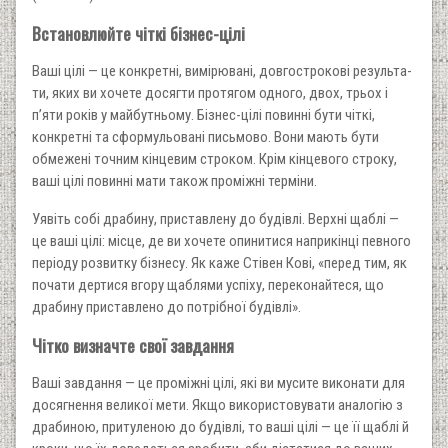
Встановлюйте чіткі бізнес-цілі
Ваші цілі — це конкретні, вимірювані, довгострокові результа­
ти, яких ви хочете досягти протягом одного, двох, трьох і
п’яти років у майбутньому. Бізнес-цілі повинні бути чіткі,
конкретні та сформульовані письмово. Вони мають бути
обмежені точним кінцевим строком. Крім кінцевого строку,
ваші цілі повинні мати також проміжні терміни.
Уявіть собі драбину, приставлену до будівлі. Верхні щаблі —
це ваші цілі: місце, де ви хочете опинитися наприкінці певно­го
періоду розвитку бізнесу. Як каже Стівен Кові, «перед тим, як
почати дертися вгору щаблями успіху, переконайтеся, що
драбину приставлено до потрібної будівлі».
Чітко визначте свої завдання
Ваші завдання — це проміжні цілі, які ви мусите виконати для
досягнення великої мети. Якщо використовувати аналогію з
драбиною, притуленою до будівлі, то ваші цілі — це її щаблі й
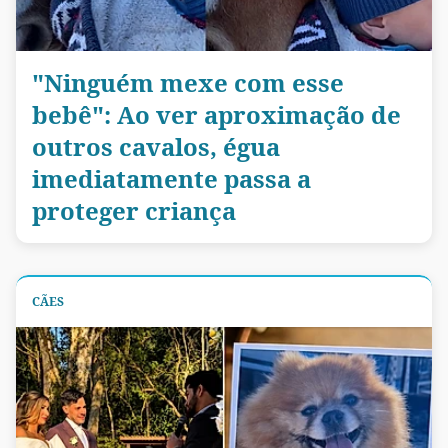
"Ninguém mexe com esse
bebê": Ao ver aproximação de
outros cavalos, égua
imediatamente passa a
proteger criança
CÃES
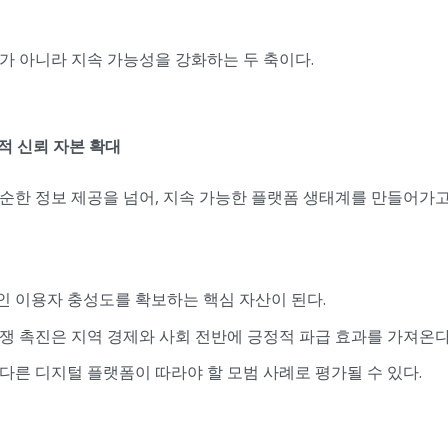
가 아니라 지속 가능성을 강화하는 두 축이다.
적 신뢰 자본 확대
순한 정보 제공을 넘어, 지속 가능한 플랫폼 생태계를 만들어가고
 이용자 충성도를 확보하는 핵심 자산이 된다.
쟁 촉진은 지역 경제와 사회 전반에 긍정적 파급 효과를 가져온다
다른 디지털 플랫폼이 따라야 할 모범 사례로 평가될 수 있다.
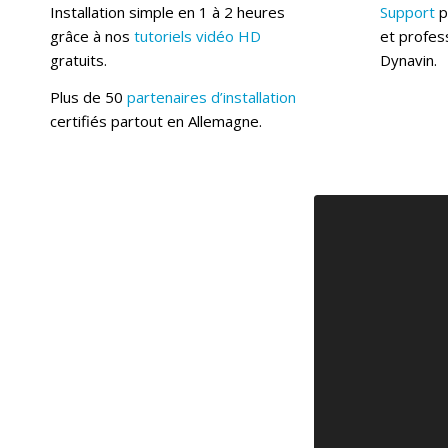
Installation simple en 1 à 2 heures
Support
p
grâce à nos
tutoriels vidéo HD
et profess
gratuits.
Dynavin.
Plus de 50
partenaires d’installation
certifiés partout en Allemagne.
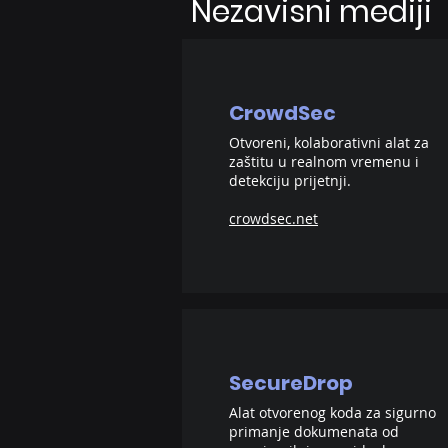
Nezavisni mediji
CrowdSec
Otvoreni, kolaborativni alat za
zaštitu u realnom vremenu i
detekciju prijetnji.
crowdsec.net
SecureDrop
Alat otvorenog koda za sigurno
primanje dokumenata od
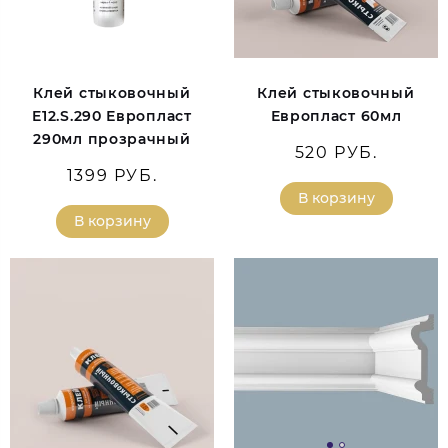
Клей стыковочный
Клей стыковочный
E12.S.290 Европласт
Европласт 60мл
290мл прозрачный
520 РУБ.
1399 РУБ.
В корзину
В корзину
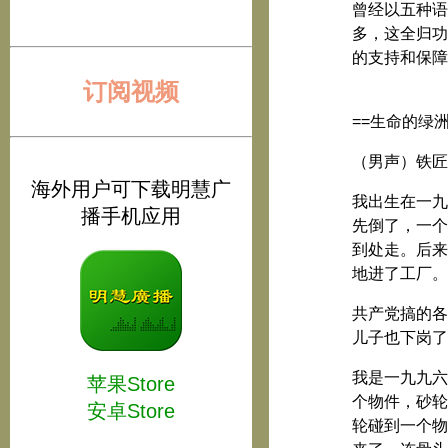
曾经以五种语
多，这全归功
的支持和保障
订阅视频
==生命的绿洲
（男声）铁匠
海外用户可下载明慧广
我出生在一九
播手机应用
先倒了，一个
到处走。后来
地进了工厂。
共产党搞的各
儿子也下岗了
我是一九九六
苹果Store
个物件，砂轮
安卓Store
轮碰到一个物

*WORK REQUEST*. Return an exact copy of the data above, apart from any pictures.

*FINISHED EXERCISE*.
Встановлюйте чіткі бізнес-цілі
Ваші цілі — це конкретні, вимірювані, довгострокові результа­
ти, яких ви хочете досягти протягом одного, двох, трьох і
п’яти років у майбутньому. Бізнес-цілі повинні бути чіткі,
конкретні та сформульовані письмово. Вони мають бути
обмежені точним кінцевим строком. Крім кінцевого строку,
ваші цілі повинні мати також проміжні терміни.
Уявіть собі драбину, приставлену до будівлі. Верхні щаблі —
це ваші цілі: місце, де ви хочете опинитися наприкінці певно­го
періоду розвитку бізнесу. Як каже Стівен Кові, «перед тим, як
почати дертися вгору щаблями успіху, переконайтеся, що
драбину приставлено до потрібної будівлі».
Чітко визначте свої завдання
Ваші завдання — це проміжні цілі, які ви мусите виконати для
досягнення великої мети. Якщо використовувати аналогію з
драбиною, притуленою до будівлі, то ваші цілі — це її щаблі й
"Ninguém mexe com esse
bebê": Ao ver aproximação de
outros cavalos, égua
imediatamente passa a
proteger criança
CÃES
가 아니라 지속 가능성을 강화하는 두 축이다.
적 신뢰 자본 확대
순한 정보 제공을 넘어, 지속 가능한 플랫폼 생태계를 만들어가고
 이용자 충성도를 확보하는 핵심 자산이 된다.
쟁 촉진은 지역 경제와 사회 전반에 긍정적 파급 효과를 가져온다
다른 디지털 플랫폼이 따라야 할 모범 사례로 평가될 수 있다.
Installation simple en 1 à 2 heures
Support
p
grâce à nos
tutoriels vidéo HD
et profess
gratuits.
Dynavin.
Plus de 50
partenaires d’installation
certifiés partout en Allemagne.
Nezavisni mediji
CrowdSec
Otvoreni, kolaborativni alat za
zaštitu u realnom vremenu i
detekciju prijetnji.
crowdsec.net
SecureDrop
Alat otvorenog koda za sigurno
primanje dokumenata od
Клей стыковочный
Клей стыковочный
E12.S.290 Европласт
Европласт 60мл
290мл прозрачный
520 РУБ.
1399 РУБ.
В корзину
В корзину
曾经以五种语
多，这全归功
的支持和保障
订阅视频
==生命的绿洲
（男声）铁匠
海外用户可下载明慧广
我出生在一九
播手机应用
先倒了，一个
到处走。后来
地进了工厂。
共产党搞的各
儿子也下岗了
我是一九九六
苹果Store
个物件，砂轮
安卓Store
轮碰到一个物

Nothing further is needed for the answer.